As with for-profit boards, bylaws set forth board-member election procedures, operating rules and meeting frequency.   But, unlike for-profit boards, directors often receive little or no compensation and engage because they believe in the nonprofit’s mission, a belief that encourages them to donate both time and treasure to the cause.  So what does does a nonprofit organization look for when selecting and recruiting unremunerated board members? The answer is twofold: (i) passion and (ii) a philanthropic mindset.

Those passionate about the nonprofit’s mission will more likely contribute both time and treasure, enthusiastically communicate the cause and enlist others in support of the organization. In other words, a passionate board member adopts not only a positive attitude about the organization but, more importantly, a positive behavior that enables fulfillment of the mission – he or she becomes mission critical. As the novelist, E. M. Forster opined, “One person with passion is better than 40 people merely interested.”

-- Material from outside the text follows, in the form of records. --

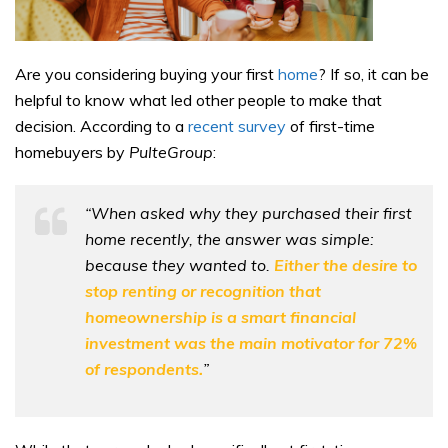
Are you considering buying your first
home
? If so, it can be
helpful to know what led other people to make that
decision. According to a
recent survey
of first-time
homebuyers by
PulteGroup
:
“When asked why they purchased their first
home recently, the answer was simple:
because they wanted to.
Either the desire to
stop renting or recognition that
homeownership is a smart financial
investment was the main motivator for 72%
of respondents.
”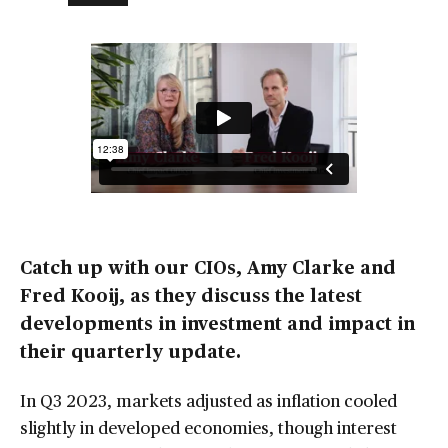
Catch up with our CIOs, Amy Clarke and
Fred Kooij, as they discuss the latest
developments in investment and impact in
their quarterly update.
In Q3 2023, markets adjusted as inflation cooled
slightly in developed economies, though interest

A philanthropic mindset presupposes not only the willingness to give but the ability as well. The Merriam-Webster dictionary defines “philanthropist” as one who makes an active effort to promote human welfare.  Perhaps William Penn’s words most effectively describe the mindset of the philanthropist: “I expect to pass through life but once. If therefore, there be any kindness I can show or any good thing I can do to any fellow being, let me do it now, and not defer it, as I shall not pass this way again.”

Clearly, different degrees of passion and different stages of mindset development exist. Selecting nonprofit board members thus remains a function of judgment with little calculus. The following chart, however, attempts to provide a high-level framework for assessing the likely level of engagement of new board members.


Those men and women represented by the shaded area of the chart form the lifeblood of many nonprofits and, as a result, they receive countless requests for both their time and treasure. Because of their philanthropic interests, these individuals may find the nonprofit(s) that align with their philanthropic interests before the nonprofit(s) find them.   For nonprofits, they are the difference makers.

Those in the non-shaded area will prove helpful as well but will often require extra management time to excite, motivate or specifically engage. When recruiting, the nonprofit executive should take care to understand the interests of prospective board members and, potentially, the opportunity cost of engagement.

Nonprofit organizations will struggle to select the right board members, as will their for-profit counterparts; the search will remain continual. Jim Collins’ quote “Get the right people on the bus, the wrong people off the bus, and the right people in the right seats” is oft quoted for a reason.